Assistant Commissioner Victor Somme III said the policy (effective June 13, 2025) was disseminated to district leaders and posted to DOE channels but acknowledged the department’s rollout came after many school orientations and that not all students or parents have seen the signed acknowledgement form. “The policy was disseminated after many schools had already had their orientations,” Somme told the committee.

Board secretary Eros C. Lockhart and others cited research (London School of Economics, RAND) showing device restrictions correlate with improved attention and reduced cheating, while student representatives and parents urged careful implementation that does not prevent emergency contact or deny teachers the ability to use phones for instruction when laptops or classroom devices are unavailable. Student Ace Poya said the policy “strikes a healthy balance” but he and other students reported uneven awareness and inconsistent classroom practice.

Several senators asked whether schools have backup communications when VOIP phone lines or Internet services are down; DOE acknowledged VOIP outages can disable school phones and said generator and electrical upgrades and alternative communications are part of BSCM’s facilities work.

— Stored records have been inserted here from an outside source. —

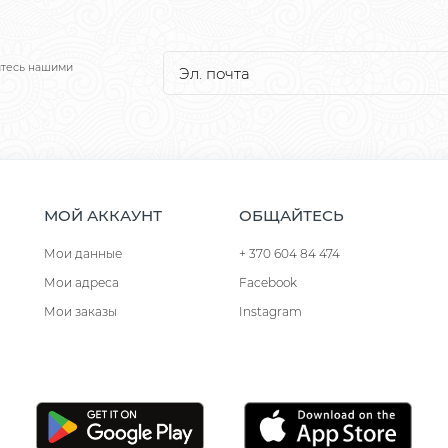
йтесь нашими
МОЙ АККАУНТ
ОБЩАЙТЕСЬ
Мои данные
+ 370 604 84 474
Мои адреса
Facebook
Мои заказы
Instagram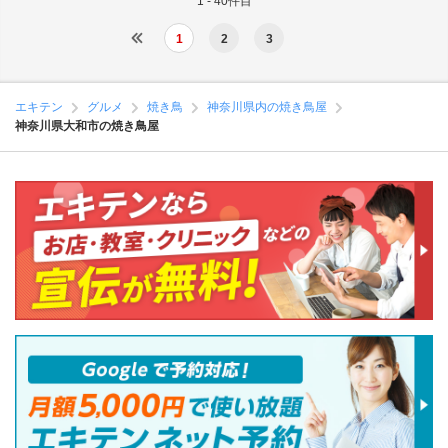
1 - 40件目
1
2
3
エキテン
グルメ
焼き鳥
神奈川県内の焼き鳥屋
神奈川県大和市の焼き鳥屋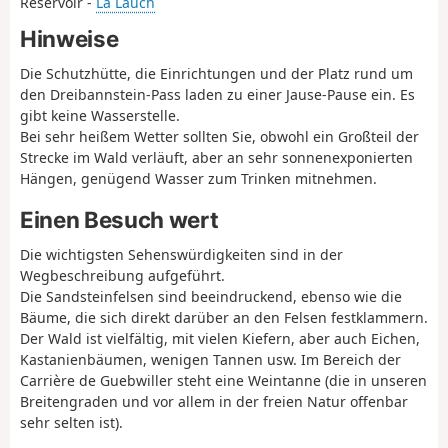
Réservoir -
La Lauch
Hinweise
Die Schutzhütte, die Einrichtungen und der Platz rund um
den Dreibannstein-Pass laden zu einer Jause-Pause ein. Es
gibt keine Wasserstelle.
Bei sehr heißem Wetter sollten Sie, obwohl ein Großteil der
Strecke im Wald verläuft, aber an sehr sonnenexponierten
Hängen, genügend Wasser zum Trinken mitnehmen.
Einen Besuch wert
Die wichtigsten Sehenswürdigkeiten sind in der
Wegbeschreibung aufgeführt.
Die Sandsteinfelsen sind beeindruckend, ebenso wie die
Bäume, die sich direkt darüber an den Felsen festklammern.
Der Wald ist vielfältig, mit vielen Kiefern, aber auch Eichen,
Kastanienbäumen, wenigen Tannen usw. Im Bereich der
Carrière de Guebwiller steht eine Weintanne (die in unseren
Breitengraden und vor allem in der freien Natur offenbar
sehr selten ist).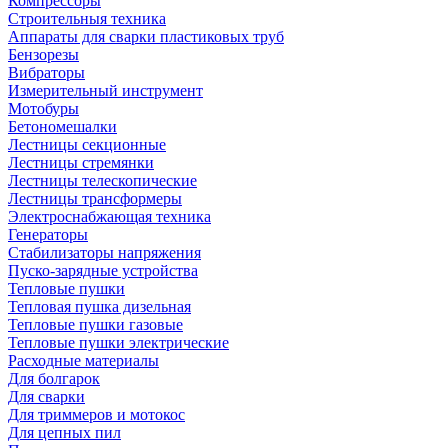
Компрессоры
Строительныя техника
Аппараты для сварки пластиковых труб
Бензорезы
Вибраторы
Измерительный инструмент
Мотобуры
Бетономешалки
Лестницы секционные
Лестницы стремянки
Лестницы телескопические
Лестницы трансформеры
Электроснабжающая техника
Генераторы
Стабилизаторы напряжения
Пуско-зарядные устройства
Тепловые пушки
Тепловая пушка дизельная
Тепловые пушки газовые
Тепловые пушки электрические
Расходные материалы
Для болгарок
Для сварки
Для триммеров и мотокос
Для цепных пил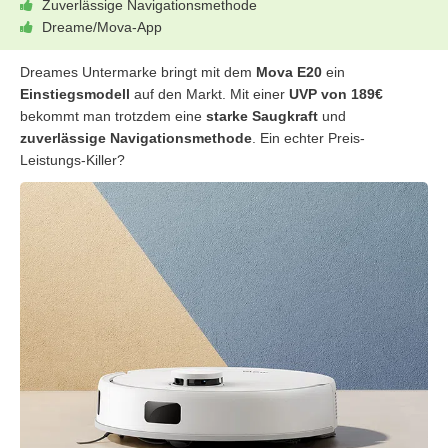
Zuverlässige Navigationsmethode
Dreame/Mova-App
Dreames Untermarke bringt mit dem
Mova E20
ein
Einstiegsmodell
auf den Markt. Mit einer
UVP von 189€
bekommt man trotzdem eine
starke Saugkraft
und
zuverlässige Navigationsmethode
. Ein echter Preis-
Leistungs-Killer?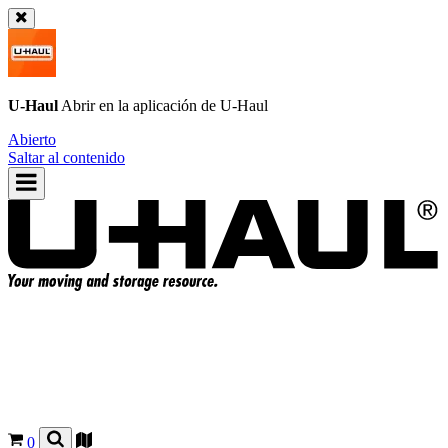
U-Haul
Abrir en la aplicación de
U-Haul
Abierto
Saltar al contenido
0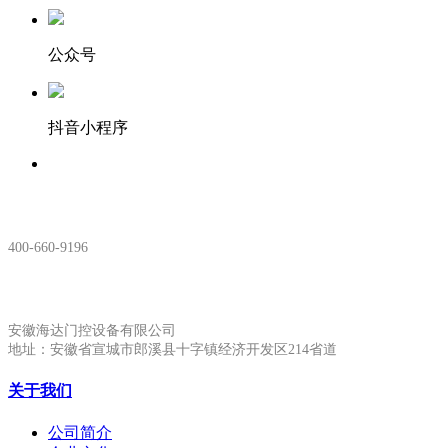
公众号
抖音小程序
服务热线：
400-660-9196
安徽生产基地:
安徽海达门控设备有限公司
地址：安徽省宣城市郎溪县十字镇经济开发区214省道
关于我们
公司简介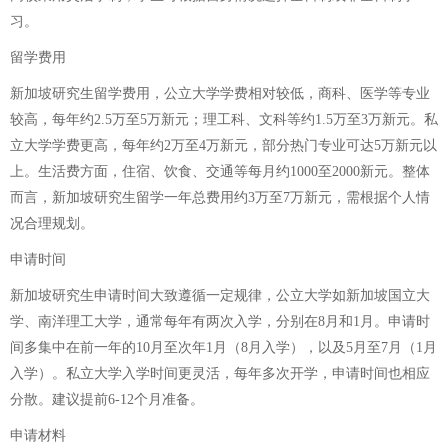
习。
留学费用
新加坡研究生留学费用，公立大学学费相对较低，商科、医学等专业
较高，每年约2.5万至5万新元；理工科、文科等约1.5万至3万新元。私
立大学学费更高，每年约2万至4万新元，部分热门专业可达5万新元以
上。生活费方面，住宿、饮食、交通等每月约1000至2000新元。整体
而言，新加坡研究生留学一年总费用约3万至7万新元，需根据个人情
况合理规划。
申请时间
新加坡研究生申请时间大致遵循一定规律，公立大学如新加坡国立大
学、南洋理工大学，通常每年有两次入学，分别在8月和1月。申请时
间多集中在前一年的10月至次年1月（8月入学），以及5月至7月（1月
入学）。私立大学入学时间更灵活，每年多次开学，申请时间也相应
分散。建议提前6-12个月准备。
申请材料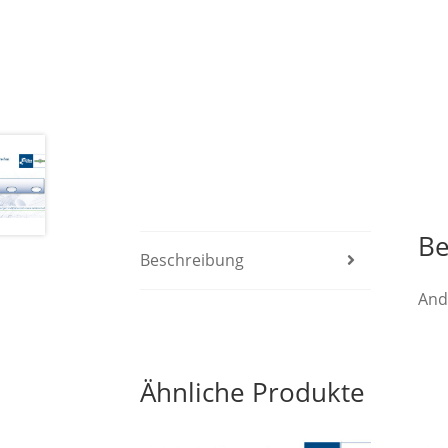
Be
Beschreibung
And
Ähnliche Produkte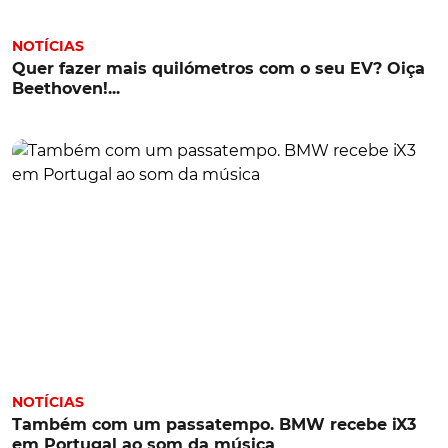
NOTÍCIAS
Quer fazer mais quilómetros com o seu EV? Oiça
Beethoven!...
NOTÍCIAS
Também com um passatempo. BMW recebe iX3
em Portugal ao som da música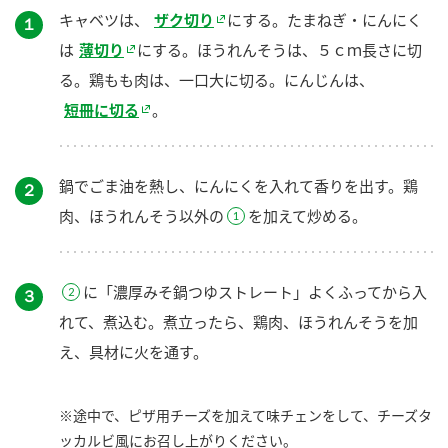
キャベツは、
ザク切り
にする。たまねぎ・にんにく
１
は
薄切り
にする。ほうれんそうは、５ｃｍ長さに切
る。鶏もも肉は、一口大に切る。にんじんは、
短冊に切る
。
鍋でごま油を熱し、にんにくを入れて香りを出す。鶏
２
肉、ほうれんそう以外の
を加えて炒める。
に「濃厚みそ鍋つゆストレート」よくふってから入
３
れて、煮込む。煮立ったら、鶏肉、ほうれんそうを加
え、具材に火を通す。
※途中で、ピザ用チーズを加えて味チェンをして、チーズタ
ッカルビ風にお召し上がりください。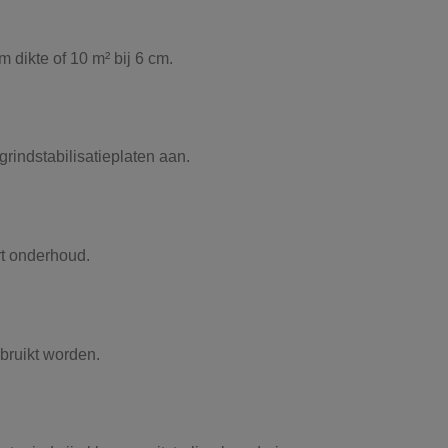
 dikte of 10 m² bij 6 cm.
 grindstabilisatieplaten aan.
rt onderhoud.
ebruikt worden.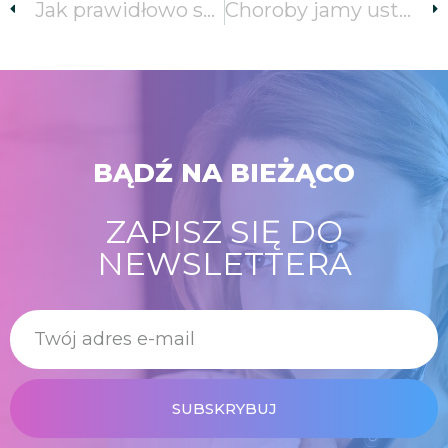
Jak prawidłowo szczotkować zęby szczoteczką soniczną?
Choroby jamy ustnej – czy mogą być niebezpieczne?
BĄDŹ NA BIEŻĄCO
ZAPISZ SIĘ DO
NEWSLETTERA
SUBSKRYBUJ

Parents and the teacher union pressed for public assemblies, clear signage, training in digital citizenship, and a consistent enforcement plan; the Board urged promulgation and ongoing monitoring.

The committee asked the department to deliver a distribution log showing which students and parents signed the acceptable‑use agreement, to confirm protocols for extenuating‑circumstance emergency use, and to provide a schedule for additional training and a clear enforcement checklist for administrators.

Next steps: Department to provide signed acknowledgement coverage data, an emergency communications checklist, and a timeline for school‑level orientation and training.